Eventual-Inc / Daft

Distributed data engine for Python/SQL designed for the cloud, powered by Rust
https://getdaft.io
Apache License 2.0
2.39k stars 170 forks source link

[FEAT] GHA workflow to perform tcph benchmarking #3184

Open raunakab opened 3 weeks ago

raunakab commented 3 weeks ago

Overview

Create new GHA workflow for building a commit and running tpch against it.

Notes

There are 2 main workflows:

  1. build-commit.yaml
  2. run-tpch.yaml

The final workflow, build-commit-run-tpch.yaml just runs the above two in a sequential order.

I've also made some changes to benchmarking/tpch/__main__.py.
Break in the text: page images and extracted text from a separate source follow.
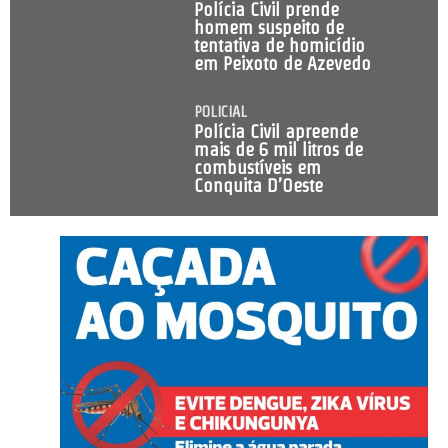
Polícia Civil prende
homem suspeito de
tentativa de homicídio
em Peixoto de Azevedo
POLICIAL
Polícia Civil apreende
mais de 6 mil litros de
combustíveis em
Conquita D’Oeste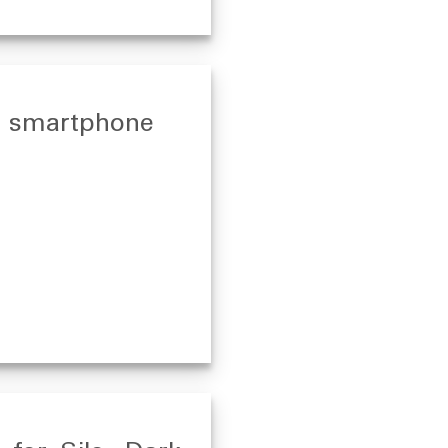
l smartphone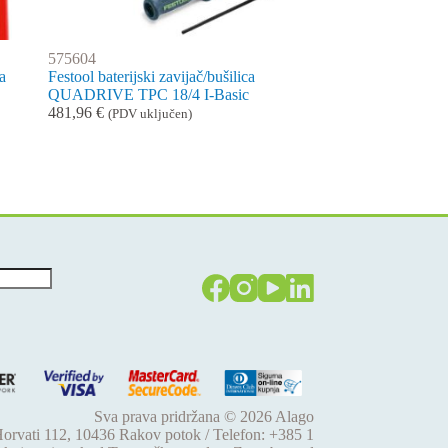
575604
a
Festool baterijski zavijač/bušilica
QUADRIVE TPC 18/4 I-Basic
481,96
€
(PDV uključen)
Sva prava pridržana © 2026
Alago
 Horvati 112, 10436 Rakov potok / Telefon: +385 1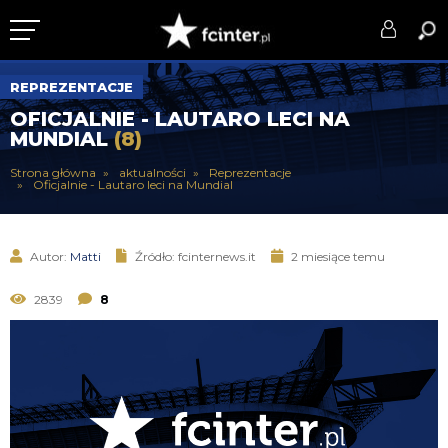
KLUB
REPREZENTACJE
OFICJALNIE - LAUTARO LECI NA
DRUŻYNA
MUNDIAL
(8)
SERIE A
Strona główna
aktualności
Reprezentacje
Oficjalnie - Lautaro leci na Mundial
PUCHARY
DLA TIFOSICH
Autor:
Matti
Źródło: fcinternews.it
2 miesiące temu
SERWIS
2839
8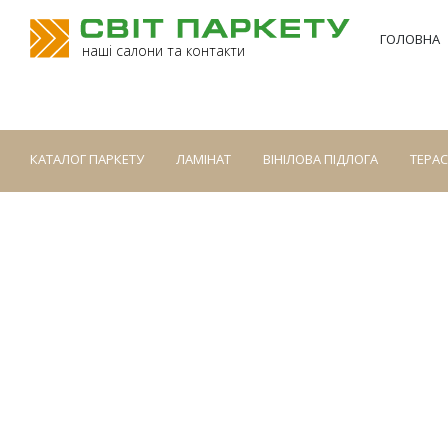
ГОЛОВНА
наші салони та контакти
КАТАЛОГ ПАРКЕТУ
ЛАМІНАТ
ВІНІЛОВА ПІДЛОГА
ТЕРА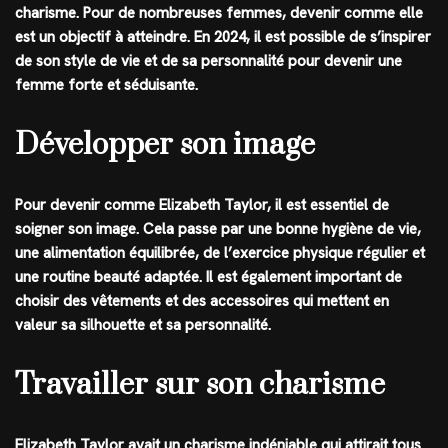
charisme. Pour de nombreuses femmes, devenir comme elle
est un objectif à atteindre. En 2024, il est possible de s’inspirer
de son style de vie et de sa personnalité pour devenir une
femme forte et séduisante.
Développer son image
Pour devenir comme Elizabeth Taylor, il est essentiel de
soigner son image. Cela passe par une bonne hygiène de vie,
une alimentation équilibrée, de l’exercice physique régulier et
une routine beauté adaptée. Il est également important de
choisir des vêtements et des accessoires qui mettent en
valeur sa silhouette et sa personnalité.
Travailler sur son charisme
Elizabeth Taylor avait un charisme indéniable qui attirait tous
Namely:

  1. Added all env-vars that start with DAFT to the ray-runtime-env variables that's sent during ray-cluster initialization.
  2. Added flag to turn off sending daft module to ray-cluster during initialization.
    • No need to pickle the daft module and send it over; it's already installed on the ray-cluster from the AWS S3 link pointing to the prebuilt python-wheel.

I've summarized the workflows individually down below:

build-commit workflow

run-tpch workflow

build-commit-run-tpch workflow

codspeed-hq[bot] commented 3 weeks ago

CodSpeed Performance Report

Merging #3184 will degrade performances by 34.59%

Comparing feat/infra (e908742) with main (ec39dc0)

Summary

❌ 1 regressions
✅ 16 untouched benchmarks

:warning: Please fix the performance issues or acknowledge them on CodSpeed.

Benchmarks breakdown

Benchmark main feat/infra Change
test_iter_rows_first_row[100 Small Files] 264.6 ms 404.6 ms -34.59%
codecov[bot] commented 3 weeks ago

Codecov Report

All modified and coverable lines are covered by tests :white_check_mark:

Project coverage is 76.37%. Comparing base (ec39dc0) to head (e908742).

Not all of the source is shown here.